Your objective
Your answer must consist of every line from the data below that includes the word "Survivor".

Recorded information
┄┄┄┄┄┄

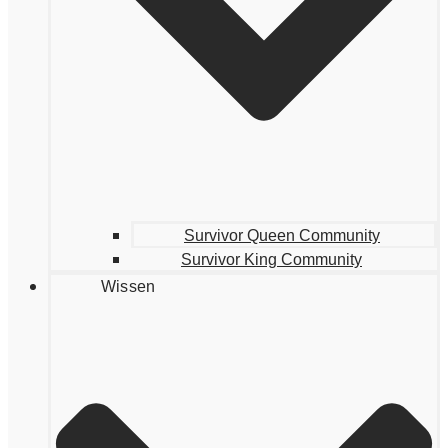
Survivor Queen Community
Survivor King Community
Wissen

┄┄┄┄┄┄

Result of the exercise
Survivor Queen Community
Survivor King Community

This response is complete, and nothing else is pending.